Launched eight months ago, the Mars 2020 Perseverance Rover has travelled 203 days and 127 million miles through space to finally land last night at 20:55 GMT on Jezero Crater near the planet’s equator – the most difficult landing site on the red planet ever attempted.

Forty-five km wide, Jezero is thought to have been home to a giant lake billions of years ago, which has since formed a vast delta. And where there has been water, there is the possibility that there may also have been life.

The Rover, a robotic six-wheeled vehicle, will spend the next two years drilling into rocks, looking for evidence of past life. Perseverance has a suite of instruments that researchers back on Earth will use to examine all these formations in detail, down to the microscopic level. The SuperCam onboard will provide imaging, chemical and mineral analysis from a distance and boasts an inbuilt infrared spectrometer (IRS).
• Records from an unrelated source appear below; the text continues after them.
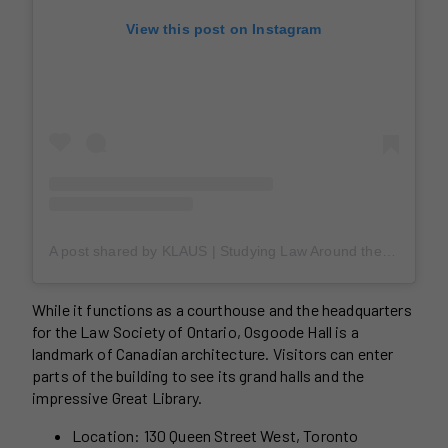
View this post on Instagram
A post shared by KLAUS | Studying Law Around the World (@claudioklausjr)
While it functions as a courthouse and the headquarters
for the Law Society of Ontario, Osgoode Hall is a
landmark of Canadian architecture. Visitors can enter
parts of the building to see its grand halls and the
impressive Great Library.
Location: 130 Queen Street West, Toronto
The IRS has an acousto-optic tunable filter (AOTF), engineered and supplied by G&H to meet both the requirements of “+” and “-” order diffraction at 1300 nm < λ < 2600 nm, which is critical to its performance.

Stratos Kehayas, G&H Chief Technology Officer, comments:

“The development of the AOTF epitomizes two of G&H’s core values, namely passion and precision, and the team at G&H are very proud to be part of this defining moment in space exploration”.
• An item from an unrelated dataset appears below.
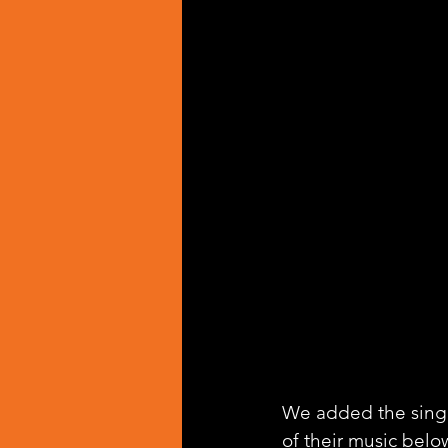
We added the singl
of their music belo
G&H is no stranger to space exploration, having supplied components to space agencies across the world for various space exploration and Earth observation programmes. Indeed, AOTFs from G&H are currently also part of ESA’s Trace Gas Orbiter satellite within the frames of the EXOMARS mission. This mission has discovered hydrogen chloride on Mars’ surface and developed our understanding as to how Mars lost its surface water. It has enabled unprecedented exploration of the Martian atmosphere.

Kehayas concludes:

“We would like to congratulate NASA on the successful landing of Perseverance 2020 and we, alongside the rest of the world, wait in anticipation to see the images and information relayed over the coming months.”